An enumerator doesn’t always come from an NSArray, so it shouldn’t know about array indices. If you need the counter, use a for loop instead of an enumerator.

Also, does anybody know exactly what the memory management scheme is for NSEnumerators… I genuinly hope they do something better than autorelease themselves…

From what I’ve read, [someArray objectEnumerator] returns an autoreleased enumerator, which follows the standard for returning new objects from a method. I don’t think they could do anything else. It can’t release itself when you’re done enumerating through it, because it doesn’t know when you’re done. There’s no guarantee you’ll go to the end or that you won’t try to call nextObject again after it returns nil.

It definitely uses autorelease, as a quick test calling objectEnumerator without an AutoReleasePool will quickly demonstrate.

Also, when it says I should modify the mutable array, while enumerating through it, does that mean I should add, remove, move objects in the array, or does it mean that I should change of the isntance members of any of the objects contained by the array?
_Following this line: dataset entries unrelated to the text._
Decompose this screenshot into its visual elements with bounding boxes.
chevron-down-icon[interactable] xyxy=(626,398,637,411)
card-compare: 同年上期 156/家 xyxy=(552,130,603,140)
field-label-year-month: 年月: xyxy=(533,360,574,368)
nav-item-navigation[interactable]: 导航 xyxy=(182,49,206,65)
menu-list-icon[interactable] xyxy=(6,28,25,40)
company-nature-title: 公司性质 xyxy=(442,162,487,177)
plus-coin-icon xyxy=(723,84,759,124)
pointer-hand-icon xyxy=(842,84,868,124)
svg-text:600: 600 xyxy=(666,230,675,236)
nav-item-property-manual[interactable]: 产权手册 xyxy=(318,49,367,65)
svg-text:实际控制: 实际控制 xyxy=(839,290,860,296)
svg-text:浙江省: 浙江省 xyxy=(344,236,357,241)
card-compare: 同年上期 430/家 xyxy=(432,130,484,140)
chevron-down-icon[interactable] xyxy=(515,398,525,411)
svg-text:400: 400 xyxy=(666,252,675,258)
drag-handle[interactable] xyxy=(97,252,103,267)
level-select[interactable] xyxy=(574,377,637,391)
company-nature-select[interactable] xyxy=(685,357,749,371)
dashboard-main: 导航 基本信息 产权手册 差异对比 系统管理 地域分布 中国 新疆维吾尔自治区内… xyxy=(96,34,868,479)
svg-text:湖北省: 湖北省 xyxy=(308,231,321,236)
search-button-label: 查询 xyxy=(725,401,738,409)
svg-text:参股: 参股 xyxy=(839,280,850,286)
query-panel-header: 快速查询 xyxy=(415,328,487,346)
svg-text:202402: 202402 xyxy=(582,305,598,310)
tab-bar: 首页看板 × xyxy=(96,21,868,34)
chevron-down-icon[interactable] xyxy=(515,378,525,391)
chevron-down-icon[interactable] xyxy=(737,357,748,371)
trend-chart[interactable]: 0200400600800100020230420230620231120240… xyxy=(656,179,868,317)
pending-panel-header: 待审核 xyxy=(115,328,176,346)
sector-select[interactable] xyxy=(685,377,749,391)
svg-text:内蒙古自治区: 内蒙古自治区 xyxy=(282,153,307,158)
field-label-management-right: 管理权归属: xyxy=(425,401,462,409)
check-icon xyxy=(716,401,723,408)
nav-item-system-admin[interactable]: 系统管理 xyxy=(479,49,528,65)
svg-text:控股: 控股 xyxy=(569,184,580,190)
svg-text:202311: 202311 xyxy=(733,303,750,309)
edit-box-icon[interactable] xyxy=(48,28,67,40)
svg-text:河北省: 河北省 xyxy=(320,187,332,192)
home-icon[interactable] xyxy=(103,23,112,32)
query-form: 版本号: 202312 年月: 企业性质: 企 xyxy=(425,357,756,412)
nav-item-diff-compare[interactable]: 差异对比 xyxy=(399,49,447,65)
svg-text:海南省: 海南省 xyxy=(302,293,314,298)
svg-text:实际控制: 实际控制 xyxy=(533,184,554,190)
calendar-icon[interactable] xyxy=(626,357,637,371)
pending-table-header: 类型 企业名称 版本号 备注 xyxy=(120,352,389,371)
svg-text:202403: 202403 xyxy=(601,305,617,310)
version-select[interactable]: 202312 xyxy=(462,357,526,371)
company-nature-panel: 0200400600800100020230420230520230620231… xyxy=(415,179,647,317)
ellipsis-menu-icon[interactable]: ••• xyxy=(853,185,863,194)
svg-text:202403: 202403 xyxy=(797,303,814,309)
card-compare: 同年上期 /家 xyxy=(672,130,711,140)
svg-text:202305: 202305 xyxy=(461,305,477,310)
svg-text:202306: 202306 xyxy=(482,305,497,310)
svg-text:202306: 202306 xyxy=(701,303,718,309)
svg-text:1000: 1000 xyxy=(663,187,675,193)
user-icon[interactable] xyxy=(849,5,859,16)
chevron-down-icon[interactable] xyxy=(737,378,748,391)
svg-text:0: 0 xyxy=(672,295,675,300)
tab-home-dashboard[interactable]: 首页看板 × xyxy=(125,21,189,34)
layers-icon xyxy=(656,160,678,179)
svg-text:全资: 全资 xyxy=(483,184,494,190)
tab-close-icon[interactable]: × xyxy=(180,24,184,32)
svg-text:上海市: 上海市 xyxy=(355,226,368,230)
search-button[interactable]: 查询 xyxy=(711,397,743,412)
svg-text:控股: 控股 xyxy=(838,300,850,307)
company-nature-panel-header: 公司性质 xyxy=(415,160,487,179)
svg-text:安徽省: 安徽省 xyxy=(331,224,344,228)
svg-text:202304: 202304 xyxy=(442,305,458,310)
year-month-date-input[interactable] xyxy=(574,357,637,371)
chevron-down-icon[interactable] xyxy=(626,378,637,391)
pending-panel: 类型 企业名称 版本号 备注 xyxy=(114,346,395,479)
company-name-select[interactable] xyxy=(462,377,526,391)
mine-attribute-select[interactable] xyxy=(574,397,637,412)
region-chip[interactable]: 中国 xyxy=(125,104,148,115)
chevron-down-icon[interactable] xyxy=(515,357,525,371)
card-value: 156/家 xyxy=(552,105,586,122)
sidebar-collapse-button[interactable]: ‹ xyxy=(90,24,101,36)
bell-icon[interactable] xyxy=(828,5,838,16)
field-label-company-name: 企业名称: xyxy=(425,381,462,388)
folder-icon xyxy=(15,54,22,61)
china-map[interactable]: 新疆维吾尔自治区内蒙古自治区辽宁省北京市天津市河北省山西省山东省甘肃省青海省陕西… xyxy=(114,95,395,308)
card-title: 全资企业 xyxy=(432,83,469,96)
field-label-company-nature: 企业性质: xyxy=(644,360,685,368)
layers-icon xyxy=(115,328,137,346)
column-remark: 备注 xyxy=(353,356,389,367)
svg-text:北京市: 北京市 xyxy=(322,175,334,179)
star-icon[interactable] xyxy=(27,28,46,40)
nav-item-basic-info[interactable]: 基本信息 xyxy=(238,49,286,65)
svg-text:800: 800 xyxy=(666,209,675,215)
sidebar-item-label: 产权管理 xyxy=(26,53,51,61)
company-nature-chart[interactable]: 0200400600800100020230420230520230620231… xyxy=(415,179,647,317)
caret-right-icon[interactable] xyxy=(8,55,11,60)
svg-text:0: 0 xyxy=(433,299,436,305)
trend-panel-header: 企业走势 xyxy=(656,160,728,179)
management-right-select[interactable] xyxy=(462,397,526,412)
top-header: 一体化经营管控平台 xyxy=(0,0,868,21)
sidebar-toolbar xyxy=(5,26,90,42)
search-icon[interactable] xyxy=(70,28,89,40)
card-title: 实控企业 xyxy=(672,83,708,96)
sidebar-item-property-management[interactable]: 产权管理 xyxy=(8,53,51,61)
Does the enumerator rely on hash values?

Should not. You should be safe changing the contents of the objects in the array since it’s safe to change them in the enumerator and they’re still in the array at the time. But I wouldn’t move, add, or delete objects in the array while enumerating through them.

Additionally, I want to know if enumerator are faster than for loops using objectAtIndex


With the following test code, it looks like enumeration is a little more than 2 times faster! Wow! But, the unfair thing about that, is that the for loop keeps having to evaluate count…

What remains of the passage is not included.